- _What is required_
Among the entries that follow, find every line with the word "Press" and list it.

Document layout analysis data:
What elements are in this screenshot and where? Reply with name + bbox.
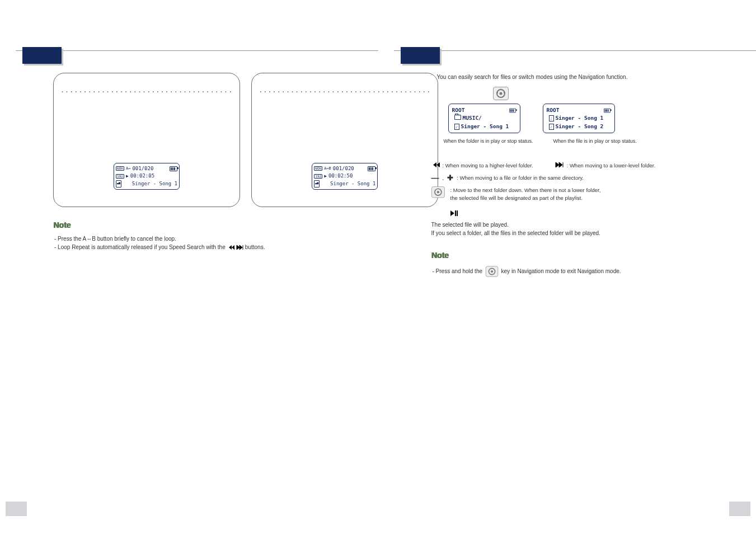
battery-icon xyxy=(604,108,611,113)
mode-badge: NOR xyxy=(314,166,322,171)
lcd-screen-1: NOR A↔ 001/020 192 ▶ 00:02:05 ▃▅ Si xyxy=(114,163,180,190)
lcd-panel-1: . . . . . . . . . . . . . . . . . . . . … xyxy=(53,73,240,207)
right-page: You can easily search for files or switc… xyxy=(378,0,757,534)
track-title: Singer - Song 1 xyxy=(321,180,375,188)
root-label: ROOT xyxy=(547,106,560,114)
header-block xyxy=(22,47,62,64)
play-line-1: The selected file will be played. xyxy=(431,221,712,229)
minus-icon: — xyxy=(431,172,439,184)
nav-dial-icon xyxy=(493,87,509,100)
file-label: Singer - Song 2 xyxy=(556,123,604,129)
next-track-icon xyxy=(556,162,564,170)
plus-icon: ✚ xyxy=(447,172,453,184)
time-indicator: 00:02:05 xyxy=(130,172,154,180)
battery-icon xyxy=(170,166,177,171)
root-label: ROOT xyxy=(452,106,465,114)
svg-point-7 xyxy=(491,270,493,273)
battery-icon xyxy=(509,108,516,113)
play-icon: ▶ xyxy=(126,173,129,180)
caption-file: When the file is in play or stop status. xyxy=(553,138,637,146)
file-label: Singer - Song 1 xyxy=(556,115,604,121)
nav-screen-file: ROOT ♪Singer - Song 1 ♪Singer - Song 2 xyxy=(543,104,615,133)
play-line-2: If you select a folder, all the files in… xyxy=(431,229,712,237)
nav-screen-folder: ROOT MUSIC/ ♪Singer - Song 1 xyxy=(448,104,520,133)
explain-same-dir: : When moving to a file or folder in the… xyxy=(457,174,584,182)
explain-lower: : When moving to a lower-level folder. xyxy=(567,162,655,170)
track-indicator: 001/020 xyxy=(132,165,153,173)
battery-icon xyxy=(368,166,375,171)
header-strip xyxy=(0,50,378,73)
track-title: Singer - Song 1 xyxy=(123,180,177,188)
dotted-divider: . . . . . . . . . . . . . . . . . . . . … xyxy=(62,86,232,95)
lcd-screen-2: NOR A↔B 001/020 192 ▶ 00:02:50 ▃▅ S xyxy=(312,163,378,190)
file-label: Singer - Song 1 xyxy=(461,123,509,129)
track-indicator: 001/020 xyxy=(333,165,354,173)
header-block xyxy=(401,47,440,64)
prev-track-icon xyxy=(431,162,439,170)
fast-forward-icon xyxy=(237,245,243,250)
note-exit: - Press and hold the key in Navigation m… xyxy=(431,265,712,278)
music-file-icon: ♪ xyxy=(549,124,554,130)
ab-indicator: A↔B xyxy=(324,166,331,172)
play-icon: ▶ xyxy=(324,173,327,180)
left-page: . . . . . . . . . . . . . . . . . . . . … xyxy=(0,0,378,534)
time-indicator: 00:02:50 xyxy=(328,172,353,180)
eq-badge: ▃▅ xyxy=(314,180,320,188)
explain-next-folder: : Move to the next folder down. When the… xyxy=(450,186,601,203)
music-file-icon: ♪ xyxy=(454,124,459,130)
note-line-2: - Loop Repeat is automatically released … xyxy=(53,243,334,251)
bitrate-badge: 192 xyxy=(116,174,124,179)
note-heading: Note xyxy=(431,250,712,261)
intro-text: You can easily search for files or switc… xyxy=(437,73,712,81)
note-heading: Note xyxy=(53,219,334,231)
play-pause-icon xyxy=(450,211,457,217)
mode-badge: NOR xyxy=(116,166,124,171)
bitrate-badge: 192 xyxy=(314,174,322,179)
ab-indicator: A↔ xyxy=(126,166,130,172)
svg-point-1 xyxy=(499,92,502,95)
svg-point-3 xyxy=(436,191,439,193)
svg-rect-5 xyxy=(457,210,458,216)
note-line-1: - Press the A↔B button briefly to cancel… xyxy=(53,235,334,243)
page-number-block xyxy=(6,502,27,516)
header-strip xyxy=(378,50,757,73)
music-file-icon: ♪ xyxy=(549,115,554,121)
caption-folder: When the folder is in play or stop statu… xyxy=(444,138,533,146)
folder-icon xyxy=(454,115,461,120)
page-number-block xyxy=(729,502,750,516)
folder-label: MUSIC/ xyxy=(463,115,482,121)
svg-rect-4 xyxy=(455,210,456,216)
explain-higher: : When moving to a higher-level folder. xyxy=(443,162,533,170)
eq-badge: ▃▅ xyxy=(116,180,121,188)
nav-dial-icon xyxy=(486,266,498,277)
rewind-icon xyxy=(227,245,234,250)
nav-dial-icon xyxy=(431,186,445,198)
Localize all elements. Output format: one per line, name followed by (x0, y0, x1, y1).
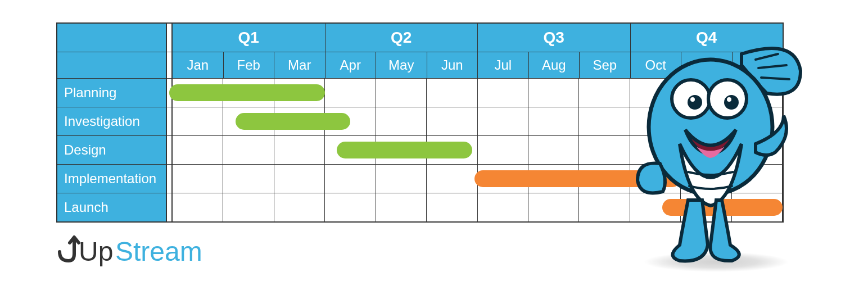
gantt-gap-cell (167, 136, 173, 164)
gantt-bar (337, 142, 472, 158)
gantt-gap-cell (167, 193, 173, 221)
month-header-jan: Jan (173, 52, 224, 78)
gantt-gap-cell (167, 52, 173, 78)
svg-point-4 (724, 95, 739, 110)
month-header-aug: Aug (529, 52, 580, 78)
gantt-corner-cell-2 (57, 52, 167, 78)
task-label: Planning (57, 79, 167, 107)
gantt-corner-cell (57, 24, 167, 52)
task-label: Launch (57, 193, 167, 221)
gantt-bar (169, 84, 325, 101)
logo-text-up: Up (79, 237, 113, 266)
month-header-may: May (376, 52, 427, 78)
svg-point-3 (688, 95, 702, 110)
task-label: Design (57, 136, 167, 164)
gantt-gap-cell (167, 24, 173, 52)
month-header-mar: Mar (274, 52, 326, 78)
gantt-gap-cell (167, 165, 173, 193)
logo-text-stream: Stream (115, 237, 202, 266)
fish-mascot-icon (626, 31, 806, 273)
month-header-sep: Sep (580, 52, 631, 78)
month-header-jul: Jul (478, 52, 529, 78)
quarter-header-q3: Q3 (478, 24, 631, 52)
quarter-header-q1: Q1 (173, 24, 326, 52)
gantt-gap-cell (167, 107, 173, 135)
task-label: Investigation (57, 107, 167, 135)
quarter-header-q2: Q2 (326, 24, 478, 52)
month-header-feb: Feb (224, 52, 275, 78)
svg-point-6 (727, 97, 731, 102)
svg-point-5 (690, 97, 695, 102)
upstream-logo: Up Stream (56, 232, 236, 269)
gantt-bar (236, 113, 351, 130)
month-header-apr: Apr (326, 52, 377, 78)
month-header-jun: Jun (427, 52, 478, 78)
task-label: Implementation (57, 165, 167, 193)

- _Exercise answer_
note-exit: - Press and hold the key in Navigation m… xyxy=(431,265,712,278)
note-line-1: - Press the A↔B button briefly to cancel… xyxy=(53,235,334,243)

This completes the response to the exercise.